We use cookies. Read the Privacy and Cookie Policy

ВИЛЛИ КАРЛИН

Джон Кембелл, секретарь Коммунистической партии Шотландии, ставший потом редактором газеты «Дейли Уоркер», имел много детей. Один из них Вилли, воспитанный в коммунистическом духе, решил переехать в Советский Союз, на родину Владимира Ильича Ленина, чтобы быть к нему поближе. По приезде в Советский Союз он взял себе псевдоним — Карлин.

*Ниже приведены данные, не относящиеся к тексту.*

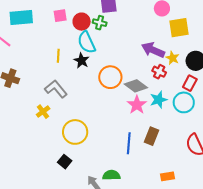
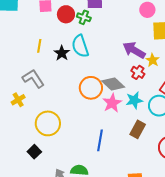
cyan semicircle: (87, 42) -> (80, 46), moved
orange circle: (110, 77) -> (91, 88), moved
brown rectangle: (151, 136) -> (138, 129), moved

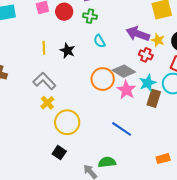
green cross: (84, 17) -> (90, 16), moved
cyan semicircle: (80, 46) -> (99, 41), moved, size x0.6
yellow cross: (18, 100) -> (47, 103), moved
brown rectangle: (138, 129) -> (154, 98), moved
blue line: (100, 140) -> (122, 129), turned -55

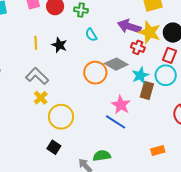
yellow star: (158, 40) -> (150, 32), size x1.6
pink star: (126, 90) -> (121, 105), moved

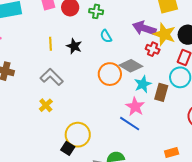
cyan star: (140, 75) -> (143, 84), moved
yellow cross: (41, 98) -> (46, 105), moved
yellow circle: (61, 117) -> (78, 135), moved

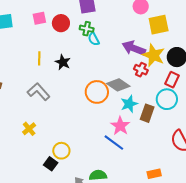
cyan semicircle: (106, 36) -> (94, 39), moved
yellow cross: (46, 105) -> (29, 129), moved
yellow circle: (78, 135) -> (61, 151), size x0.7

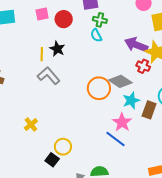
green cross: (87, 29) -> (100, 20), moved
black star: (63, 62) -> (57, 49), moved
gray L-shape: (39, 92) -> (49, 76), moved

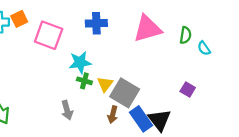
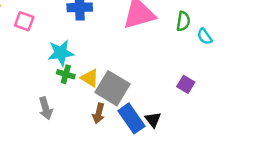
pink square: (49, 35) -> (24, 21), size x0.6
yellow triangle: (105, 84) -> (90, 78), turned -35
black triangle: (159, 120) -> (153, 120), size x0.6

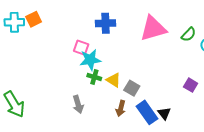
pink square: (24, 21) -> (81, 48), moved
green semicircle: (183, 21) -> (189, 34), turned 35
gray square: (113, 88) -> (132, 88), size x0.6

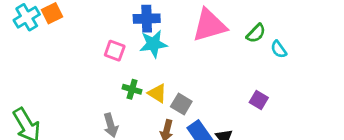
cyan cross: (14, 22) -> (27, 17), turned -30
cyan star: (90, 60) -> (153, 44), moved

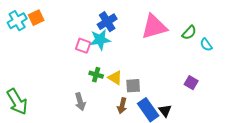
blue cross: (147, 19) -> (107, 22), turned -30
cyan star: (153, 44) -> (100, 40), moved
gray square: (181, 104) -> (133, 86), turned -35

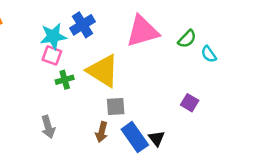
cyan star: (100, 40) -> (53, 36), moved
green cross: (96, 75) -> (65, 80), moved, turned -32
yellow triangle: (115, 78) -> (103, 71), moved, size x1.8

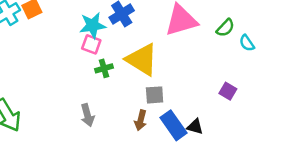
black triangle: (156, 138) -> (195, 127), turned -36

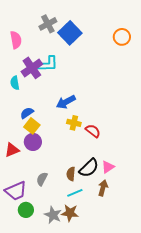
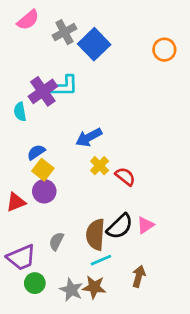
pink semicircle: (16, 40) -> (28, 20), moved, turned 60
yellow cross: (74, 123) -> (100, 166), turned 32
brown semicircle: (71, 174) -> (96, 234), size x1.6
brown arrow: (103, 188) -> (139, 276), moved

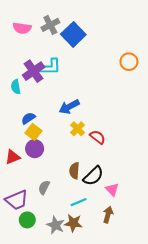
pink semicircle: (28, 20) -> (22, 28), moved, turned 48
orange circle: (164, 50) -> (129, 62), moved
pink triangle: (145, 225) -> (112, 190), moved, turned -40
brown semicircle: (96, 234) -> (74, 171), moved, size x0.7

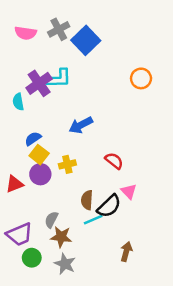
orange circle: (129, 62) -> (141, 78), moved
yellow cross: (78, 129) -> (67, 164), moved, turned 32
pink triangle: (112, 190) -> (129, 191), moved
cyan line: (79, 202) -> (93, 220), moved
brown star: (73, 223) -> (61, 237), moved

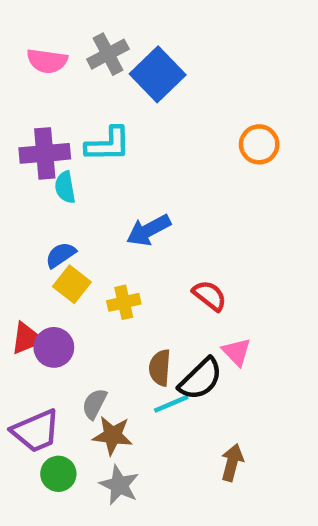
purple cross: (39, 83) -> (45, 153), moved, turned 30
cyan semicircle: (18, 102) -> (65, 187), moved
purple circle: (40, 174) -> (54, 347), moved

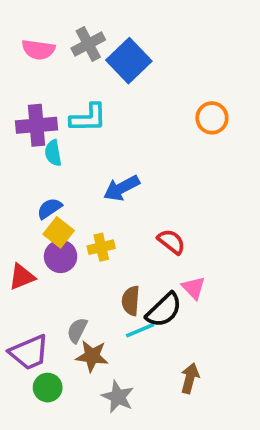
purple circle: (54, 347) -> (61, 256), moved
gray star: (119, 485) -> (118, 397), moved

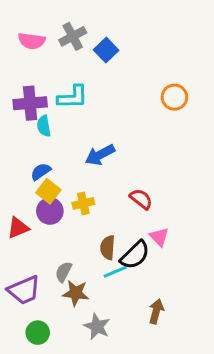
blue square: (129, 61) -> (106, 50), size x0.7
green circle: (48, 388) -> (38, 333), moved

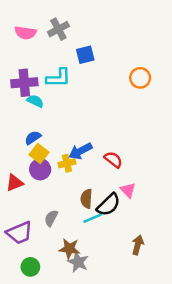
blue square: (106, 50) -> (85, 55), moved, turned 30
cyan semicircle: (44, 126) -> (35, 101), turned 126
blue arrow: (100, 155) -> (80, 151), moved
brown star: (76, 293) -> (69, 249), moved
brown arrow: (156, 311) -> (138, 245), moved

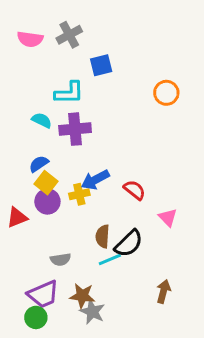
purple cross: (24, 83) -> (75, 129), moved
pink triangle: (128, 190) -> (168, 217), moved
gray semicircle: (51, 218) -> (61, 259), turned -126
purple trapezoid: (19, 233) -> (43, 294), moved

Он был небольшого роста, с тяжёлой англосаксонской челюстью, нос картошкой и вечно весёлые глаза. Вилли был само обаяние, его профессия — артист-эксцентрик. Сразу после приезда в Москву Леонид Осипович Утёсов взял его к себе в оркестр, а в кинофильме «Весёлые ребята» он сыграл эпизодическую роль: перепутав, его бьют метлой по голове и спрашивают, где дирижёр. Потом я с Вилли работал на эстраде, и мы были с ним очень дружны.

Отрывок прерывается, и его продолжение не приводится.